Aun no me quedaba en claro nada: por qué entramos a una casa que no conocíamos, por qué habíamos sido recibidos en la susodicha casa como si ya nos estuvieran esperando, por qué los niños y los padres se veían tan ansiosos y felices por recibirnos, y más importante aún, por qué habíamos ido a parar a ese barrio tan tranquilo y a su vez tan inquietante.

          -Paul, por favor, no seas descortés con el acompañante del “Señor X”, ni siquiera has reparado mucho en él- dijo la mujer finalmente-.

          -Oh, es verdad Sonia. Por favor disculpe mis pésimos modales, señor...

          -Ricardo. Puede decirme Rix.


          -Oh, pero que sencillez tan galante tiene su acompañante, “Señor X”- dijo Paul después de lanzar una sincera carcajada de alegría.


          Estaba a punto de decirles que mi nombre real era Mizael, pero lo vi como un caso perdido, como contemplas la situación al discutir con alguien que enardecidamente defiende su punto de vista, aún cuando este ya ha quedado anulado. Simplemente te das cuenta que no tiene caso decir nada.

          -Bueno, creo que es mejor que los niños se vayan a acostar- dijo Sonia- Apenas al oír “...que los niños se vayan a...” estos empezaron a protestar ruidosamente- Niños, ya es muy tarde, recuerden que acordamos que podían esperar la llegada del “Señor X”, pero mañana podrán conversar con él, hoy tenemos que aclarar algunos asuntos con él.

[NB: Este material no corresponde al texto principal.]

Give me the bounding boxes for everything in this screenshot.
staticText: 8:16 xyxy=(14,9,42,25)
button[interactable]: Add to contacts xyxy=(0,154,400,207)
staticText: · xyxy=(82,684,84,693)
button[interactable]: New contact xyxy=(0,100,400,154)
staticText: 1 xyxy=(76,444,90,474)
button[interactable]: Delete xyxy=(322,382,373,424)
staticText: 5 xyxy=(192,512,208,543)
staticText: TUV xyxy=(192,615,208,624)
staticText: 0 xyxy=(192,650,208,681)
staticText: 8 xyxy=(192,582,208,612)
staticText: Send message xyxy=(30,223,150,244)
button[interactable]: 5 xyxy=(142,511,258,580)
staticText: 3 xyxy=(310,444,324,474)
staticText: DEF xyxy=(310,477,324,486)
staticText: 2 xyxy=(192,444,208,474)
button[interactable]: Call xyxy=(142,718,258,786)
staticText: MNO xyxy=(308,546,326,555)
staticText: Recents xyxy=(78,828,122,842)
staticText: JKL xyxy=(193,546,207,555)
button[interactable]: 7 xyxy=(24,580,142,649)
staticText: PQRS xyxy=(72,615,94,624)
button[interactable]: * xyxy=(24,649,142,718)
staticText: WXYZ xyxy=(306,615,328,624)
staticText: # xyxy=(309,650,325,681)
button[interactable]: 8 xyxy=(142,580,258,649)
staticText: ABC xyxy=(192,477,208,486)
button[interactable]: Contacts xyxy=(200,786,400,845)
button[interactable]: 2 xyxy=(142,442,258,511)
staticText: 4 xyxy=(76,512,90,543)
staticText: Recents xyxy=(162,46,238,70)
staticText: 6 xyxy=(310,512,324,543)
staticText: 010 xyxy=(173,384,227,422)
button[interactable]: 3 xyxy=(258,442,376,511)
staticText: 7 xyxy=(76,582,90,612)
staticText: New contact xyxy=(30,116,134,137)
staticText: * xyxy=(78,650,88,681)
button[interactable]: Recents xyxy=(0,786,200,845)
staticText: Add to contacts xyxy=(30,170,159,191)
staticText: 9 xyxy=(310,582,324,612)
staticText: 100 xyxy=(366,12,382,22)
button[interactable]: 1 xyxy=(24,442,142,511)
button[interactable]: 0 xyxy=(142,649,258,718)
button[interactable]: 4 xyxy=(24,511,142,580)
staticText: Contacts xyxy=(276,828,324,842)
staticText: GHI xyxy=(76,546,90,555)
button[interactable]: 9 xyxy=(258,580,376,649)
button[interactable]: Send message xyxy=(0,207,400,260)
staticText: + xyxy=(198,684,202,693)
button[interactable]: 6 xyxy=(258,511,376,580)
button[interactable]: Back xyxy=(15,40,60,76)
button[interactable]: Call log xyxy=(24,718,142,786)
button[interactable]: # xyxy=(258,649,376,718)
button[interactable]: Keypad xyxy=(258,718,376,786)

          -Muy bien, Kal- El, Cheshire, vayan a sus cuartos ahora mismo. Más tarde su madre subirá a contarles un cuento- Esto último los hizo cambiar un poco de humor y, tras despedirse de mí y de Ricardo, ambos subieron las escaleras brincando y cantando.

          Podría haberme enfocado en los niños subiendo tan alegremente, o en consultar algún reloj a la vista para saber que tan tarde era. Pero no podía enfocarme en nada después de escuchar los nombres de sus hijos. Uno escucha de casos así en la televisión o incluso en el diario, pero siempre ocurren en lugares lejanos y uno nunca espera que le toque presenciar algo así. Después de que se me pasó la sorpresa, les dije a ambos:

          -Vaya pintorescos nombres que tienen sus hijos. Supongo que usted debe ser gran fanático de Superman- dirigiéndome a Paul- y usted de Lewis Carroll- ahora hacía Sonia.

          -Oh no, yo ni siquiera conocía a Superman hasta que mi hijo me habló de él, y mi esposa nunca había escuchado del Gato de Cheshire hasta que nuestra hijita nos platicó de él y de lo mucho que le gustaba ese personaje.

          -No entiendo, ¿Es que acaso les pusieron esos nombres a sus hijos hasta que empezaron a hablar?- preguntó Ricardo, que hasta entonces se había mantenido a raya de la conversación.

          -No, nada parecido, eso sería descabellado. Ellos nos dijeron que querían llamarse así incluso antes de que nacieran.

          Ambos nos quedamos mudos, y a pesar de lo cálido que era aquella casa, pude sentir como un escalofrío me subía por la espalda.